Allure Homme by Chanel

Smelling Allure Homme is like opening a cedar-lined box of fine cigars. The scent is masculine and warm, redolent of fine, aged leaf tobacco, brightened with citrus and softened by a little brandy.
24 January 2009

Very Cool for Men by Tommy Bahama


Very Cool starts with an icy ethereal mint and never thaws. Even its warmdown, its hint of spice, somehow stays cool. Pure white rum. I admire this fragrance, though don't know if I could wear it. This is Tommy Bahama's most conceptual statement yet. The ether-clear bottle and wood cap are charming.
30 December 2008

Allure Homme Edition Blanche by Chanel

The lemon in this fragrance is certainly tenacious. I deeply suspect it can keep mosquitos away. This misguided experiment makes CK One smell sophisticated.
30 December 2008

Allure Homme Sport by Chanel

The scent may be a tad generic fresh sport, but the quality, and its reference to Allure pour Homme, is pure Chanel. Longetivity, balance, the myriad of details and refinements, the smooth ride, add up to one of the best in the genre. Allure masculinity with a sunny face.
30 December 2008

Unforgivable by Sean John

I had high hopes for this, after smelling the yummy sugared orange at the top. But then it dried down to a faint supermarket soap. Unforgivable.
30 December 2008

Essential by Lacoste

Green, sporty, fresh, and paradoxically - a hint of stale beer. I like it.
24 December 2008

Set Sail South Seas for Men by Tommy Bahama

Opens with a rumrunner, sweet and tart, then it's off to sea... the violet provides miles of open blue water. There's a touch of salt, but not as raucous as in St. Bart's margarita. There's an undertone of mellow wood on this vessel. The rum is a white, not the "dark, buttery rum", as Diego points out, in Tommy Bahama's namesake. This one is the south seas offshore, with a hint of flora in the distance. I would have liked to anchor a bit closer... a flash of frangiapani or laelia, stuck impudently behind an ear, would have been welcome.
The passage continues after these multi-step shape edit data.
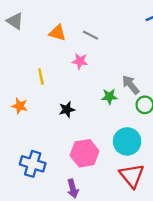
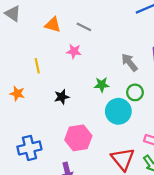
gray arrow: (131, 85) -> (129, 62), moved
cyan circle: (127, 141) -> (118, 111), moved
blue cross: (33, 164) -> (29, 148), turned -30

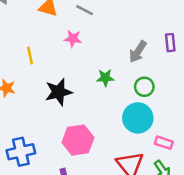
gray arrow: (129, 62) -> (138, 52), turned -108
black star: (62, 97) -> (59, 92), size x1.5
cyan circle: (118, 111) -> (138, 118), moved

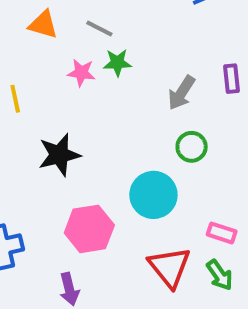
green star: (105, 78) -> (117, 63), moved
cyan circle: (138, 118) -> (153, 195), moved

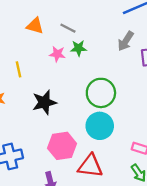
gray arrow: (182, 93) -> (126, 41), moved
green circle: (192, 147) -> (101, 93), moved, size x1.6
red triangle: (169, 267) -> (90, 166), moved, turned -44

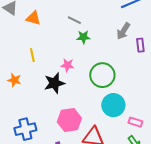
orange triangle: (35, 26) -> (33, 18), moved
pink star: (57, 54) -> (67, 65), moved
cyan circle: (100, 126) -> (113, 105), moved

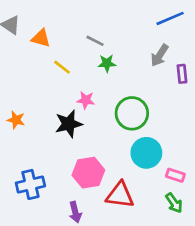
yellow line: (32, 55) -> (62, 67), moved, turned -40

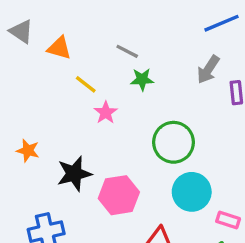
pink star: (86, 100) -> (106, 112), moved, turned 30
black star: (69, 124) -> (74, 174), moved
pink hexagon: (88, 173) -> (119, 195), moved

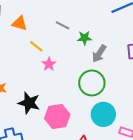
gray arrow: (208, 69) -> (99, 54), moved
green star: (142, 79) -> (85, 38), moved
black star: (74, 174) -> (29, 103), turned 30

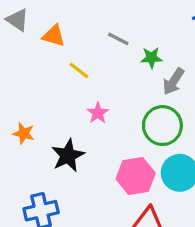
pink star: (49, 64) -> (98, 113), moved
black star: (29, 103) -> (68, 156), turned 30
pink hexagon: (57, 116) -> (136, 176), moved

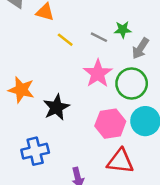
gray line: (118, 39) -> (99, 37), moved
pink star: (98, 113) -> (98, 73), moved, size x1.6
orange star: (24, 133) -> (21, 90), size x1.5

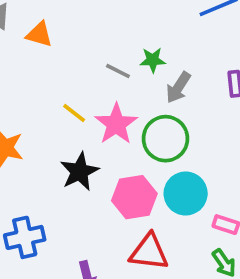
yellow line: (65, 40) -> (74, 113), moved
black star: (56, 107) -> (80, 172), moved

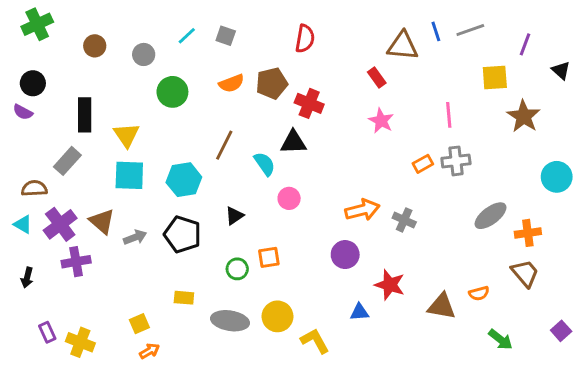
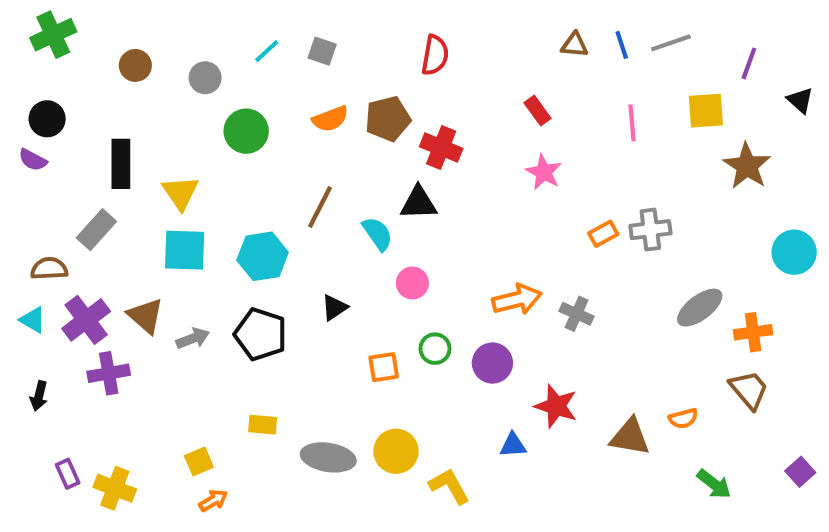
brown triangle: (403, 46) -> (575, 45), moved, size x0.6
pink line: (449, 115) -> (632, 123), moved
green circle: (237, 269) -> (435, 349), moved

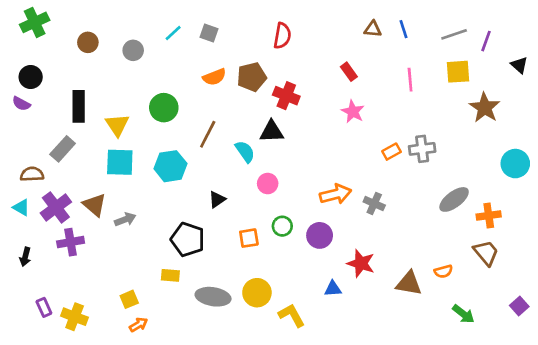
gray line: (671, 43) -> (454, 34), moved
green circle: (246, 131) -> (164, 108), moved
black pentagon: (261, 334) -> (188, 239), moved

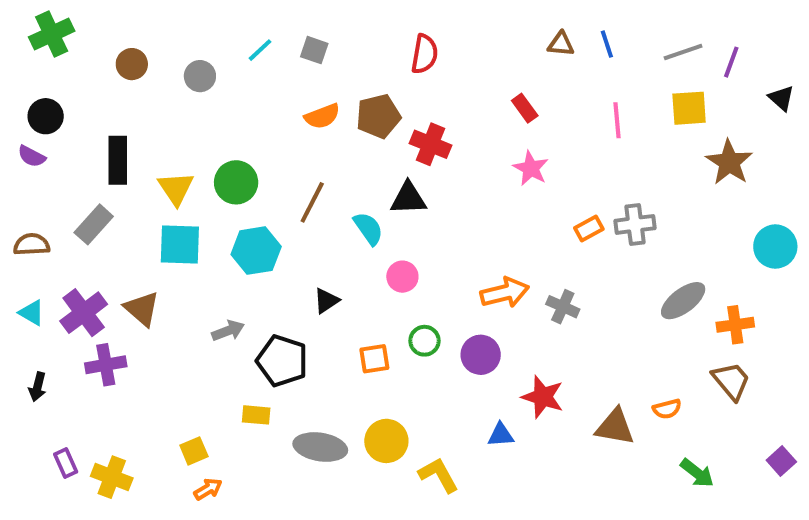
green circle: (164, 108) -> (236, 182), moved
brown semicircle: (32, 174) -> (32, 245), moved
gray arrow: (125, 219) -> (228, 331), moved

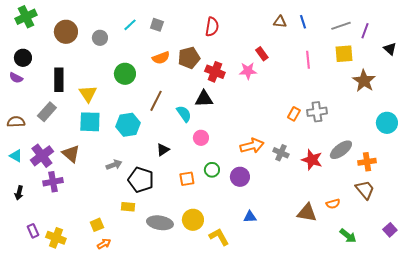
brown circle: (132, 64) -> (66, 32), size x1.5
pink star: (531, 168) -> (248, 71), moved, turned -30
green circle: (236, 182) -> (125, 74), moved
orange rectangle: (589, 228) -> (294, 114), turned -32
red star: (543, 397) -> (312, 160), moved

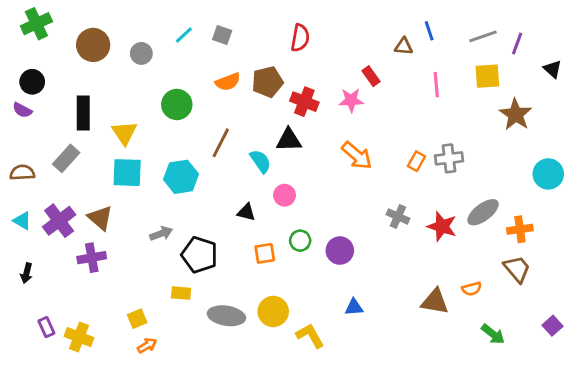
brown triangle: (280, 22) -> (404, 46), moved
orange arrow: (252, 146) -> (357, 156), moved, turned 55
black triangle: (163, 150) -> (246, 212), moved, turned 48
purple cross: (53, 182) -> (92, 258), moved

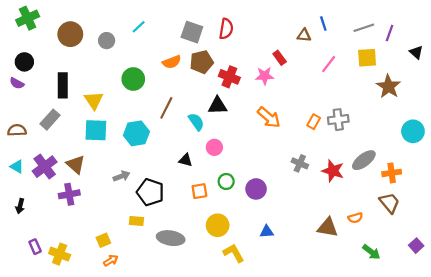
gray square: (222, 35) -> (192, 32), moved, size x1.5
pink line: (436, 85) -> (329, 64), turned 42
yellow circle: (273, 311) -> (218, 225), moved

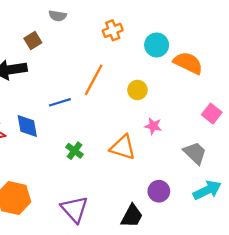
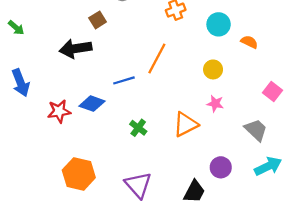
orange semicircle: (188, 63) -> (249, 42), size x0.6
yellow circle: (137, 90) -> (213, 69), moved
blue diamond: (27, 126) -> (92, 104), turned -60
orange triangle: (123, 147) -> (186, 124), turned -44

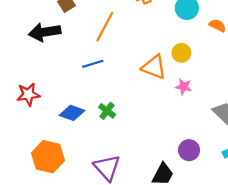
orange line: (157, 58) -> (105, 27), moved
blue diamond: (92, 104) -> (72, 113), moved
orange triangle: (186, 124) -> (154, 67), moved, turned 48

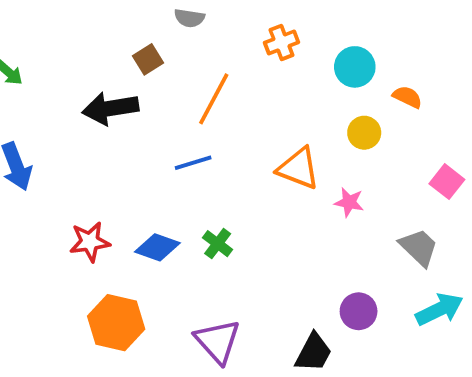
yellow circle: (181, 53) -> (364, 133), moved
red star: (28, 94) -> (90, 242), moved

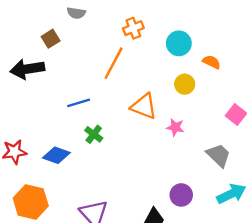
orange line: (214, 99) -> (114, 63), moved
green cross: (218, 244) -> (94, 134), moved

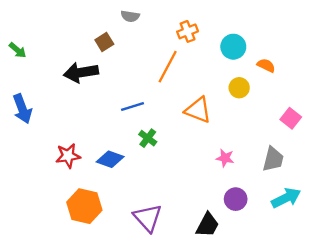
pink star: (175, 127) -> (225, 158), moved
gray trapezoid: (218, 155) -> (273, 159), turned 60

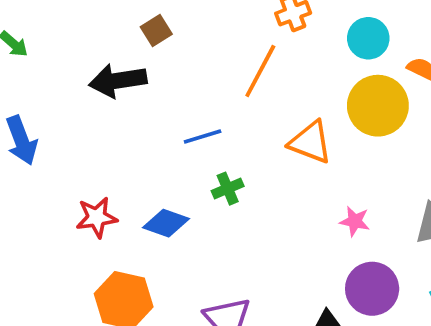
yellow circle: (239, 88) -> (378, 106), size x1.8
green cross: (148, 138) -> (228, 189), turned 30
purple circle: (236, 199) -> (372, 289), size x1.4

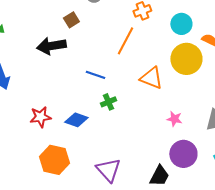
blue line: (203, 136) -> (95, 75), turned 36

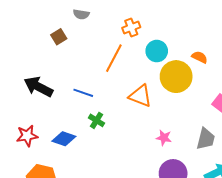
cyan circle: (181, 24) -> (157, 51), moved
black arrow: (51, 46) -> (38, 87), moved, turned 36
green cross: (108, 102) -> (97, 120), turned -35

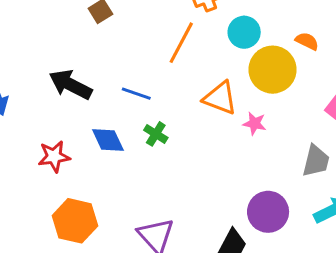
pink star: (164, 138) -> (255, 123), moved
blue diamond: (64, 139) -> (108, 140), moved, turned 45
Significant development over the course of a wearing doesn't seem to be a feature of Tommy Bahama's scents. The fragrance makes a statement and stays with it.
17 December 2008

Set Sail St. Barts for Men by Tommy Bahama

The opening splash of lime is sensational. The tequila is there from the start and doesn't dry it out exactly, but gives the lime an acrid sweet twist that is very pleasant, and for me stays with this salty-sweet cocktail to the last drop. A freshet of fragrant leaves comes and goes. There is nothing urbane about this scent, it's a Florida Key, not Sutton Place. But it's terribly fun, audacious really, for a weekend at the beach, or an occasional pick-me-up if you happen to live there.
17 December 2008

Platinum Égoïste by Chanel

I'm fond of Platinum Egoiste. In any other hands this fragrance would be delicious, but familiar. Chanel finesse polishes it to a fabulous luster. Intense and long-lasting, the scent of PE is "full of money", exuberant and almost crass, but even its crassness has an edge of gilt. It's friendly the way a guy who's on top of the world is friendly. I imagine Jay Gatsby's shirt, flung on the lawn, as he dives impulsively into the pool on a summer afternoon, smells like this.
17 December 2008

Égoïste / L'Égoïste by Chanel

Old world, romantic, utterly distinctive, noble, and morose. It's the damask, methinks... powered, dangerous, and seductive, but too grave and refined to do anything but stand there being sumptuously clad in maroon silk. Smelling Egoiste makes me think of Chopin's Db nocturne.
17 December 2008

Eau Sauvage by Christian Dior

Nothing is beyond criticism, but I'm not very objective about this timeless fragrance. It was all I wore through my college years and for a decade after that. I once spent my last $20. on a two-ounce bottle of Eau Sauvage, that's all it cost back then, but that was a month's worth of cigarettes.

The apotheosis of sweet citrus and fresh herbs, an uncomplicated and elegant men's classic, with a touch of grassy sparkle. Yes, there's a bit of dirty-minded uncouth, a gentleman's inner savage, in there. And there will always be a place in my wardrobe for this old friend, still serving aces after all those years.